The post-modernists started more quietly, making the valid point that reality does not privilege any one cultural narrative over any other. That because our limited human intellects have no direct access to absolute truth, therefore all narratives are limited, selective and ultimately self-serving. That in essence all culture is a construct intended to serve the interests, privileges and powers of the people who promote it. And thus the entire edifice of ‘progress’ has been built on nothing but a castle of deceptions and exploitation; an argument intended to delegitimise the notion of progress itself. Hence the title of this essay.

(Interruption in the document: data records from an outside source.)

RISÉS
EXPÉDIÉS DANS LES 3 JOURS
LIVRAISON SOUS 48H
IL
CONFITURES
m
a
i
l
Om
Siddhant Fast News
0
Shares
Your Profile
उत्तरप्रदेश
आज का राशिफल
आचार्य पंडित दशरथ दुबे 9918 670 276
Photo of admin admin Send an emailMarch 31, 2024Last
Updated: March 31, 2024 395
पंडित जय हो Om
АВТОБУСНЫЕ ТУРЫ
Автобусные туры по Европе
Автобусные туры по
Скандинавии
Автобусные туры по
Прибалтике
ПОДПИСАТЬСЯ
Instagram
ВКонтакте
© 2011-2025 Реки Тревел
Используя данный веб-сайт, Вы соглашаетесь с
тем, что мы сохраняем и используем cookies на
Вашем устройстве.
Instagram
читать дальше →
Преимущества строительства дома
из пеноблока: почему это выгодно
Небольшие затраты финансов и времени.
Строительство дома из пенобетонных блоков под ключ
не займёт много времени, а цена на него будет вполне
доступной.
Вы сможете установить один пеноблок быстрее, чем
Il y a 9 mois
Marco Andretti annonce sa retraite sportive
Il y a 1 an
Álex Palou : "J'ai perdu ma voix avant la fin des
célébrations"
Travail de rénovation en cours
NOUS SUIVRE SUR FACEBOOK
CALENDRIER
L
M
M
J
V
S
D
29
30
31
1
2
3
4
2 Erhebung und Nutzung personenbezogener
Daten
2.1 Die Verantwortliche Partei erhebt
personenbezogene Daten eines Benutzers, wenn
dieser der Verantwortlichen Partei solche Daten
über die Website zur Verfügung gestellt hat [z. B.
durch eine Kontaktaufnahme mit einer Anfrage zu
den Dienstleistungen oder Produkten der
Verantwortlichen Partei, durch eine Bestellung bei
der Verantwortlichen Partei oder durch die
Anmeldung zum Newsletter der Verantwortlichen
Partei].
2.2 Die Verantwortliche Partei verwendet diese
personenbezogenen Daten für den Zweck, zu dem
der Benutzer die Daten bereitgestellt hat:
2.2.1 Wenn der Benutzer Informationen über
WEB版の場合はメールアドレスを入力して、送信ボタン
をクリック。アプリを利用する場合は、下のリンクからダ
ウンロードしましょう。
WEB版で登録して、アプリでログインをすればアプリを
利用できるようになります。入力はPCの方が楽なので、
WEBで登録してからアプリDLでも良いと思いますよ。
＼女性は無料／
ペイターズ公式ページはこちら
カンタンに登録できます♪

And since the 1970’s there has been a strong counter current movement built on these two ideas that has insisted either this progress has been achieved at a price to the planet we cannot afford to pay, or that what we have purchased was nothing but shoddy self-delusion. Both asked legitimate questions, both applied an entirely justified scrutiny to the dominant social and economic order, both posited apocalyptic outcomes if they were ignored, yet neither offered any solution beyond a poorly qualified demand that if ‘progress’ had such bad outcomes, it must therefore be dismantled. Or alternatively after passing through a crisis, some utopian reshaping of the disorganised rubble would become possible. (That both strands of apocalyptic thinking have degenerated into multiple camps of extremists is not very surprising, neither ever had any satisfiable end-point to their demands.)

Yet for all of it’s manifest shortcomings the great beast lumbered on, seemingly impervious to the increasingly shrill cries of those insisting that it was trudging toward an abyss. And this past year has in retrospect given us glimpses of what that precipice might look like, the great fossil fueled evolution of humanity, with all that it has brought us for good and ill, may well have finally reached it’s innate limits. We enter into a wholly unprecedented demographic inversion with ageing populations, game changing technical innovation slowed or stalled, and politically we’ve tried marxism, fascism and neo-liberalism … and none of them have proven useful either.

My thesis so far is that reaching back into the past, to try and solve the new problems of our present, while not always unreasonable, fails when confronted with the novel and unknown.